Mariel sees the Product Manager (PM) role as being like a "mini CEO" of SoFi’s product, specifically in her role on the SoFi Plus & Benefits team. Her oversight spans technical execution, functionality, and, most importantly, the member experience. While PMs touch on aspects of marketing and growth, the core focus remains squarely on the product itself. Mariel's current focus is on the SoFi Plus membership and key member engagement initiatives such as managing subscriptions, rewards, and benefits to enhance the overall value proposition for SoFi members. Mariel seeks to understand problems, and as a PM is constantly identifying pain points and architecting solutions that seamlessly balance member needs with business objectives.

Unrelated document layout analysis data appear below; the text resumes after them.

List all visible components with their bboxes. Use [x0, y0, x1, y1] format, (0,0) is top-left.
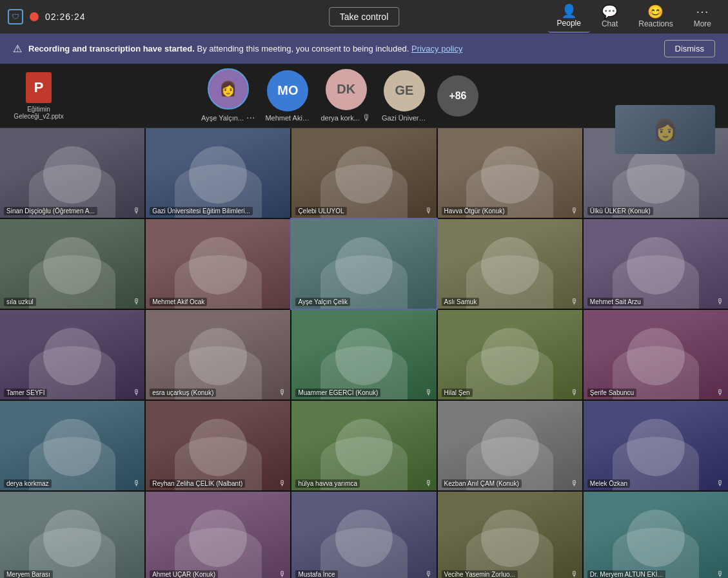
nav-more[interactable]: ⋯ More	[685, 1, 720, 32]
cell-label-2: Gazi Üniversitesi Eğitim Bilimleri...	[150, 207, 253, 215]
cell-mic-19: 🎙	[571, 479, 578, 488]
video-cell-20[interactable]: Melek Özkan🎙	[584, 401, 728, 490]
cell-mic-14: 🎙	[571, 388, 578, 397]
cell-label-20: Melek Özkan	[587, 479, 630, 488]
cell-label-10: Mehmet Sait Arzu	[587, 298, 644, 306]
presenter-area: Eğitimin Geleceği_v2.pptx 👩 Ayşe Yalçın.…	[0, 64, 728, 128]
take-control-button[interactable]: Take control	[329, 7, 399, 26]
cell-mic-13: 🎙	[425, 388, 433, 397]
cell-label-5: Ülkü ÜLKER (Konuk)	[587, 207, 653, 215]
video-cell-24[interactable]: Vecihe Yasemin Zorluo...🎙	[438, 492, 582, 578]
plus-badge: +86	[437, 75, 478, 117]
cell-label-25: Dr. Meryem ALTUN EKİ...	[587, 570, 665, 578]
cell-mic-9: 🎙	[571, 297, 578, 306]
cell-mic-20: 🎙	[716, 479, 724, 488]
derya-name: derya kork...	[320, 114, 360, 122]
video-cell-14[interactable]: Hilal Şen🎙	[438, 310, 582, 400]
file-area: Eğitimin Geleceği_v2.pptx	[13, 72, 64, 120]
video-cell-22[interactable]: Ahmet UÇAR (Konuk)🎙	[146, 492, 290, 578]
video-cell-13[interactable]: Muammer EGERCİ (Konuk)🎙	[291, 310, 436, 400]
cell-label-12: esra uçarkuş (Konuk)	[150, 389, 216, 397]
cell-mic-10: 🎙	[716, 297, 724, 306]
video-cell-15[interactable]: Şerife Sabuncu🎙	[584, 310, 728, 400]
cell-mic-1: 🎙	[133, 206, 141, 215]
video-cell-3[interactable]: Çelebi ULUYOL🎙	[291, 128, 436, 218]
ayse-more-button[interactable]: ···	[246, 112, 255, 124]
cell-label-8: Ayşe Yalçın Çelik	[295, 298, 350, 306]
video-cell-7[interactable]: Mehmet Akif Ocak	[146, 219, 290, 309]
dismiss-button[interactable]: Dismiss	[664, 40, 716, 57]
ayse-name: Ayşe Yalçın...	[201, 114, 244, 122]
video-cell-12[interactable]: esra uçarkuş (Konuk)🎙	[146, 310, 290, 400]
nav-right: 👤 People 💬 Chat 😊 Reactions ⋯ More	[548, 1, 720, 33]
cell-label-13: Muammer EGERCİ (Konuk)	[295, 389, 380, 397]
shield-icon: 🛡	[8, 9, 23, 24]
cell-label-23: Mustafa İnce	[295, 570, 337, 578]
avatar-mehmet: MO	[267, 70, 308, 111]
notification-text: Recording and transcription have started…	[28, 44, 658, 53]
video-cell-2[interactable]: Gazi Üniversitesi Eğitim Bilimleri...	[146, 128, 290, 218]
nav-reactions[interactable]: 😊 Reactions	[629, 1, 682, 32]
nav-more-label: More	[694, 19, 711, 28]
pptx-icon	[26, 72, 52, 103]
cell-label-22: Ahmet UÇAR (Konuk)	[150, 570, 218, 578]
cell-label-9: Aslı Samuk	[442, 298, 480, 306]
cell-mic-15: 🎙	[716, 388, 724, 397]
file-name: Eğitimin Geleceği_v2.pptx	[13, 106, 64, 120]
cell-mic-4: 🎙	[571, 206, 578, 215]
avatar-gazi: GE	[384, 70, 425, 111]
chat-icon: 💬	[602, 5, 618, 18]
cell-mic-17: 🎙	[279, 479, 286, 488]
cell-mic-25: 🎙	[716, 570, 724, 578]
cell-label-19: Kezban Anıl ÇAM (Konuk)	[442, 479, 522, 488]
record-indicator	[30, 12, 39, 21]
cell-label-14: Hilal Şen	[442, 389, 473, 397]
warning-icon: ⚠	[13, 43, 22, 55]
video-cell-6[interactable]: sıla uzkul🎙	[0, 219, 144, 309]
presenter-avatars: 👩 Ayşe Yalçın... ··· MO Mehmet Akif O...…	[77, 68, 602, 124]
video-cell-11[interactable]: Tamer SEYFİ🎙	[0, 310, 144, 400]
privacy-policy-link[interactable]: Privacy policy	[411, 44, 462, 53]
presenter-plus: +86	[437, 75, 478, 117]
cell-mic-16: 🎙	[133, 479, 141, 488]
cell-mic-6: 🎙	[133, 297, 141, 306]
cell-label-17: Reyhan Zeliha ÇELİK (Nalbant)	[150, 479, 245, 488]
people-icon: 👤	[561, 5, 577, 17]
cell-label-4: Havva Ötgür (Konuk)	[442, 207, 507, 215]
video-cell-9[interactable]: Aslı Samuk🎙	[438, 219, 582, 309]
video-cell-1[interactable]: Sinan Dişçioğlu (Öğretmen A...🎙	[0, 128, 144, 218]
video-cell-19[interactable]: Kezban Anıl ÇAM (Konuk)🎙	[438, 401, 582, 490]
presenter-derya: DK derya kork... 🎙	[320, 69, 371, 123]
cell-mic-11: 🎙	[133, 388, 141, 397]
ayse-actions: Ayşe Yalçın... ···	[201, 112, 255, 124]
video-cell-18[interactable]: hülya havva yarımca🎙	[291, 401, 436, 490]
video-grid: Sinan Dişçioğlu (Öğretmen A...🎙Gazi Üniv…	[0, 128, 728, 578]
cell-mic-3: 🎙	[425, 206, 433, 215]
cell-label-3: Çelebi ULUYOL	[295, 207, 346, 215]
cell-label-7: Mehmet Akif Ocak	[150, 298, 207, 306]
video-cell-25[interactable]: Dr. Meryem ALTUN EKİ...🎙	[584, 492, 728, 578]
mehmet-name: Mehmet Akif O...	[265, 114, 310, 122]
cell-label-24: Vecihe Yasemin Zorluo...	[442, 570, 518, 578]
cell-label-15: Şerife Sabuncu	[587, 389, 636, 397]
nav-people[interactable]: 👤 People	[548, 1, 590, 33]
video-cell-10[interactable]: Mehmet Sait Arzu🎙	[584, 219, 728, 309]
top-right-video: 👩	[615, 105, 715, 154]
video-cell-8[interactable]: Ayşe Yalçın Çelik	[291, 219, 436, 309]
cell-label-11: Tamer SEYFİ	[4, 389, 47, 397]
more-icon: ⋯	[696, 5, 709, 18]
avatar-ayse: 👩	[208, 68, 249, 110]
video-cell-21[interactable]: Meryem Barası	[0, 492, 144, 578]
cell-label-21: Meryem Barası	[4, 570, 53, 578]
cell-mic-24: 🎙	[571, 570, 578, 578]
video-cell-23[interactable]: Mustafa İnce🎙	[291, 492, 436, 578]
cell-mic-18: 🎙	[425, 479, 433, 488]
avatar-derya: DK	[326, 69, 367, 110]
cell-label-6: sıla uzkul	[4, 298, 36, 306]
nav-reactions-label: Reactions	[638, 19, 673, 28]
video-cell-4[interactable]: Havva Ötgür (Konuk)🎙	[438, 128, 582, 218]
video-cell-16[interactable]: derya korkmaz🎙	[0, 401, 144, 490]
notification-bold: Recording and transcription have started…	[28, 44, 195, 53]
nav-chat[interactable]: 💬 Chat	[593, 1, 627, 32]
video-cell-17[interactable]: Reyhan Zeliha ÇELİK (Nalbant)🎙	[146, 401, 290, 490]
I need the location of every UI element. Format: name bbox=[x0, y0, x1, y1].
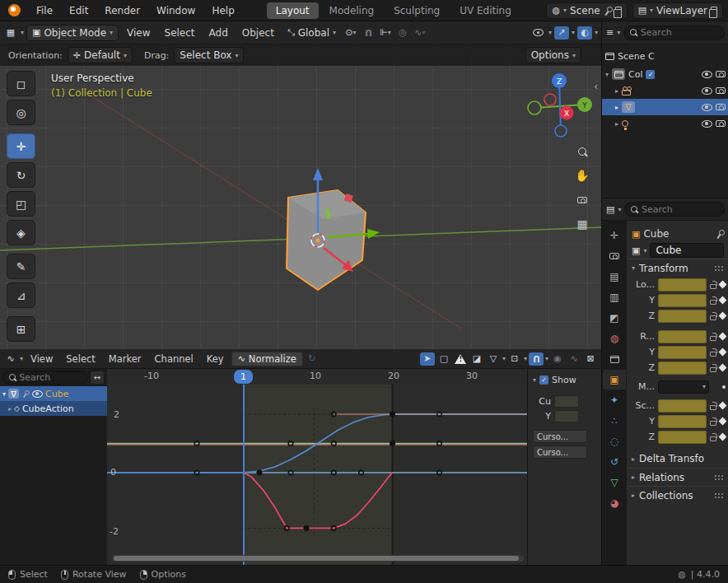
cursor-x-field[interactable] bbox=[554, 395, 579, 408]
chevron-right-icon[interactable]: ▸ bbox=[615, 104, 618, 111]
tab-modifiers-icon[interactable]: ✦ bbox=[603, 390, 626, 410]
location-z-field[interactable] bbox=[658, 310, 707, 323]
show-hidden-icon[interactable]: ▢ bbox=[436, 352, 451, 366]
lock-icon[interactable] bbox=[710, 367, 716, 372]
tab-output-icon[interactable]: ▤ bbox=[603, 267, 626, 287]
lock-icon[interactable] bbox=[710, 421, 716, 426]
channel-search-input[interactable] bbox=[19, 372, 82, 383]
menu-view[interactable]: View bbox=[121, 25, 156, 41]
menu-file[interactable]: File bbox=[29, 2, 60, 19]
chevron-right-icon[interactable]: ▸ bbox=[8, 405, 12, 413]
tab-layout[interactable]: Layout bbox=[267, 2, 319, 19]
tab-scene-icon[interactable]: ◩ bbox=[603, 308, 626, 328]
rotation-x-field[interactable] bbox=[658, 330, 707, 343]
lock-icon[interactable] bbox=[710, 284, 716, 289]
proportional-editing-toggle[interactable]: ◎ bbox=[395, 26, 410, 40]
rotation-mode-dropdown[interactable]: ▾ bbox=[658, 380, 709, 394]
expand-collapse-icon[interactable]: ↔ bbox=[90, 371, 105, 385]
lock-icon[interactable] bbox=[710, 315, 716, 320]
zoom-region-icon[interactable]: ◪ bbox=[469, 352, 484, 366]
outliner-editor-icon[interactable]: ≡ bbox=[606, 27, 614, 38]
pin-icon[interactable] bbox=[604, 6, 612, 16]
collection-checkbox[interactable]: ✓ bbox=[646, 70, 655, 79]
tab-world-icon[interactable]: ◍ bbox=[603, 329, 626, 348]
pivot-dropdown-icon[interactable]: ⊡ bbox=[507, 352, 522, 366]
tool-select-box[interactable]: ◻ bbox=[7, 71, 35, 96]
menu-help[interactable]: Help bbox=[204, 2, 241, 19]
chevron-right-icon[interactable]: ▸ bbox=[615, 87, 618, 95]
rotation-z-field[interactable] bbox=[658, 361, 707, 375]
visibility-eye-icon[interactable] bbox=[32, 390, 43, 398]
tab-object-icon[interactable]: ▣ bbox=[603, 370, 626, 389]
snap-target-dropdown[interactable]: ⊩▾ bbox=[378, 26, 393, 40]
menu-object[interactable]: Object bbox=[236, 25, 280, 41]
tab-tool-icon[interactable]: ✛ bbox=[603, 226, 626, 245]
channel-row-cube[interactable]: ▾ ∇ Cube bbox=[0, 386, 107, 401]
tab-constraints-icon[interactable]: ↺ bbox=[603, 452, 626, 472]
pivot-point-dropdown[interactable]: ⊙▾ bbox=[343, 26, 358, 40]
snap-magnet-icon[interactable]: U bbox=[529, 352, 544, 366]
collections-panel[interactable]: ▸ Collections bbox=[627, 486, 728, 504]
orientation-selector[interactable]: ⤡ Global ▾ bbox=[282, 25, 341, 41]
panel-grip-icon[interactable] bbox=[714, 474, 724, 481]
lock-icon[interactable] bbox=[710, 336, 716, 341]
perspective-toggle-icon[interactable]: ▦ bbox=[573, 215, 591, 233]
object-name-field[interactable]: Cube bbox=[650, 243, 724, 258]
tab-sculpting[interactable]: Sculpting bbox=[385, 2, 449, 19]
animate-dot-icon[interactable] bbox=[722, 385, 726, 389]
keyframe-diamond-icon[interactable] bbox=[719, 433, 727, 441]
zoom-icon[interactable] bbox=[573, 142, 591, 161]
lock-icon[interactable] bbox=[710, 300, 716, 305]
drag-mode-dropdown[interactable]: Select Box ▾ bbox=[174, 47, 244, 63]
menu-add[interactable]: Add bbox=[203, 25, 234, 41]
visibility-dropdown[interactable] bbox=[531, 26, 546, 40]
tab-modeling[interactable]: Modeling bbox=[320, 2, 384, 19]
tool-annotate[interactable]: ✎ bbox=[7, 254, 35, 279]
current-frame-badge[interactable]: 1 bbox=[234, 370, 253, 384]
sidebar-collapse-arrow[interactable]: ‹ bbox=[594, 81, 598, 92]
outliner-row-collection[interactable]: ▾ Col ✓ bbox=[602, 66, 728, 82]
keyframe-diamond-icon[interactable] bbox=[719, 417, 727, 426]
properties-search[interactable] bbox=[624, 202, 725, 217]
filter-funnel-icon[interactable]: ▽ bbox=[486, 352, 501, 366]
viewport-3d[interactable]: ▦ ▾ ▣ Object Mode ▾ View Select Add Obje… bbox=[0, 21, 601, 349]
tool-transform[interactable]: ◈ bbox=[7, 220, 35, 245]
pin-icon[interactable] bbox=[716, 229, 724, 239]
keyframe-diamond-icon[interactable] bbox=[719, 348, 727, 357]
proportional-editing-icon[interactable]: ◉ bbox=[550, 352, 565, 366]
disable-render-camera-icon[interactable] bbox=[716, 71, 726, 77]
hide-viewport-eye-icon[interactable] bbox=[702, 120, 712, 128]
pin-icon[interactable] bbox=[22, 389, 29, 398]
tool-cursor[interactable]: ◎ bbox=[7, 100, 35, 125]
auto-normalize-refresh-icon[interactable]: ↻ bbox=[305, 352, 320, 366]
navigation-gizmo[interactable]: Z Y X bbox=[528, 73, 592, 137]
tool-add-cube[interactable]: ⊞ bbox=[7, 316, 35, 342]
tool-rotate[interactable]: ↻ bbox=[7, 162, 35, 188]
keyframe-diamond-icon[interactable] bbox=[719, 364, 727, 372]
outliner-row-camera[interactable]: ▸ bbox=[602, 82, 728, 99]
disable-render-camera-icon[interactable] bbox=[716, 104, 726, 110]
panel-grip-icon[interactable] bbox=[714, 265, 724, 272]
relations-panel[interactable]: ▸ Relations bbox=[627, 468, 728, 486]
tab-object-data-icon[interactable]: ▽ bbox=[603, 473, 626, 492]
snap-magnet-toggle[interactable]: U bbox=[361, 26, 376, 40]
overlays-dropdown[interactable]: ◐ bbox=[577, 26, 592, 40]
menu-edit[interactable]: Edit bbox=[62, 2, 96, 19]
menu-channel[interactable]: Channel bbox=[149, 352, 199, 366]
outliner-row-scene-collection[interactable]: Scene C bbox=[602, 48, 728, 64]
menu-select[interactable]: Select bbox=[159, 25, 201, 41]
tab-physics-icon[interactable]: ◌ bbox=[603, 431, 626, 451]
properties-editor-icon[interactable]: ▤ bbox=[606, 204, 614, 215]
fcurve-canvas[interactable] bbox=[107, 385, 527, 565]
timeline-ruler[interactable]: -10 10 20 30 bbox=[107, 369, 527, 385]
location-x-field[interactable] bbox=[658, 278, 707, 292]
chevron-down-icon[interactable]: ▾ bbox=[2, 390, 6, 398]
tab-uv-editing[interactable]: UV Editing bbox=[450, 2, 520, 19]
show-checkbox[interactable]: ✓ bbox=[539, 375, 548, 385]
options-dropdown[interactable]: Options ▾ bbox=[525, 47, 581, 63]
normalize-toggle[interactable]: ∿ Normalize bbox=[231, 352, 303, 366]
delta-transform-panel[interactable]: ▸ Delta Transfo bbox=[627, 450, 728, 468]
breadcrumb-object-name[interactable]: Cube bbox=[643, 228, 669, 240]
transform-panel-header[interactable]: ▾ Transform bbox=[627, 259, 728, 277]
rotation-y-field[interactable] bbox=[658, 346, 707, 359]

Collaboration and the FinTech Factor

While the role of a Product Manager is common in FinTech spaces, a key difference Mariel highlighted is SoFi’s collaborative structure. Unlike larger tech companies, SoFi PMs engage in shared decision-making. Mariel works closely with engineering and design teams: providing strategic direction to engineers and collaborating on the high-level vision with designers.

She noted that while there's a learning curve to mastering financial services concepts, the Member Business Unit at SoFi benefits from a high proportion of former big tech employees, bringing world-class expertise to the platform. Ultimately, it’s about balancing technical execution with creative design to deliver a seamless member experience.

Which of your past experiences gave you the most valuable insights into the why behind user behavior versus the how of delivery, and how do you balance those perspectives in your daily PM work?

I think my most valuable experience came from both my time in management consulting at a top global management firm and my time in Business Operations and Product Strategy at Google. Consulting taught me to live in ambiguity, move quickly, and structure messy, multi-variable problems into actionable insights. It trained me to obsess over the root cause ('the why') – the human motivation, the user pain point, and to validate hypotheses with data.

My time working with both hardware and software products  helped me gain the technical rigor needed as a Product Manager. I learned how systems actually work: data pipelines, product architecture, feature flagging, experimentation frameworks, and what it takes to deliver high-quality experiences at scale. That exposure gave me the “how” – the ability to reason about feasibility, sequence constraints, and tradeoffs with engineering.

As a PM at SoFi, I balance both every day. The 'why' ensures we’re solving real member problems and building experiences that feel intuitive, trustworthy, and valuable. The “how” ensures we can deliver those solutions in a way that’s technically sound, scalable, and compliant in a highly regulated environment. Strong product outcomes happen only when those two perspectives reinforce each other, not compete with each other."

What is the single most unique or complex constraint you face as a Product Manager in the financial services sector and how does that constraint change your product strategy?

The most unique constraint in financial services is regulatory compliance, especially when you’re building a horizontal, member-facing product like SoFi Plus that touches deposits, lending, invest, rewards, and payments. Each product is governed by its own regulatory framework, but the member experience needs to feel unified, simple, and intuitive.

This constraint fundamentally changes how I think about product strategy. I can’t simply optimize for growth or friction reduction; every decision must also hold up to UDAAP (Unfair, Deceptive, or Abusive Acts or Practices), APY (Annual Percentage Yield) disclosures, reward eligibility rules, regulatory reporting, and data-handling requirements. Even seemingly small user experience decisions – button placement, copy, default selections carry legal implications.

Unlike PM roles at other tech companies, iteration isn’t just 'ship fast and test.' We have to design with extreme intentionality, document every assumption, validate risk early with Legal and Compliance, and build systems that are safe-by-design. It forces a higher bar of rigor, precision, and cross-functional alignment while also ensuring member trust.